Our faith rose from ‘the sharpest crisis, the greatest war, the deadliest death, and the deepest grave the world ever knew – in Christ’s Cross’[11].

“The chief cause of our being unhinged by catastrophe is twofold”.

First, that we have drawn our faith from the order of the world instead of its crisis, from the integrity of the moral order rather than from the tragedy of its recovery in the Cross.

And, even if we start there, the second error is that we have been more engrossed with the ill we are saved from than with Him who saves us, and the Kingdom for which we are saved.  We are more taken up with the wrongs so many men have to bear than with the wrong God has to bear from us all – God who yet atones and redeems in giving us a Kingdom which is always His in reality and ours in reversion.

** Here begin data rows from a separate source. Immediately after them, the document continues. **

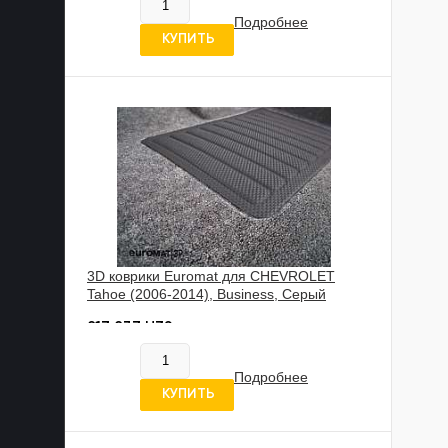
Нет в наличии
Подробнее
5 отзывов
КУПИТЬ
3D коврики Euromat для CHEVROLET
Tahoe (2006-2014), Business, Серый
817 837 UZS
Нет в наличии
Подробнее
5 отзывов
КУПИТЬ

It is not as if God first redeemed, and, having thus prepared the ground, brought in the Kingdom; but He redeemed us by bringing in the Kingdom, and setting it up in eternal righteousness and Eternal Life. The Cross of Christ is not the preliminary of the Kingdom; it is the Kingdom breaking in. It is not the clearing site for the heavenly city; it is the city itself descending out of heaven from God.[12]


[1] P. T. Forsyth, The Justification of God, NCPI, 1988, p. 85.

[2] Job 42:1-6.

[3] Kenneth Surin, Theology and the Problem of Evil, Basil Blackwell, 1986, Oxford, p. 2.

[4] C.S. Lewis, The Problem of Pain, Fontana, 1957, p. 81.

[5] C. S. Lewis, A Grief Observed, Seabury Press, 1961.

[6] Job 2:13 ‘They sat with him on the ground seven days and seven nights, and no one spoke a word to him, for they saw that his suffering was very great’.

[7] Fyodor Dostoyevsky, The Brothers Karamazov, (1880) 2003, Penguin Books.

[8] Quoted by Kenneth Surin, Theology and the Problem of Evil, Basil Blackwell, 1986, Oxford, p. 96-97.

[9] Forsyth, p. 79.

[10] Forsyth, p. 122.

[11] Forsyth, p. 57.

[12] P. T. Forsyth, The Justification of God, p. 76-77.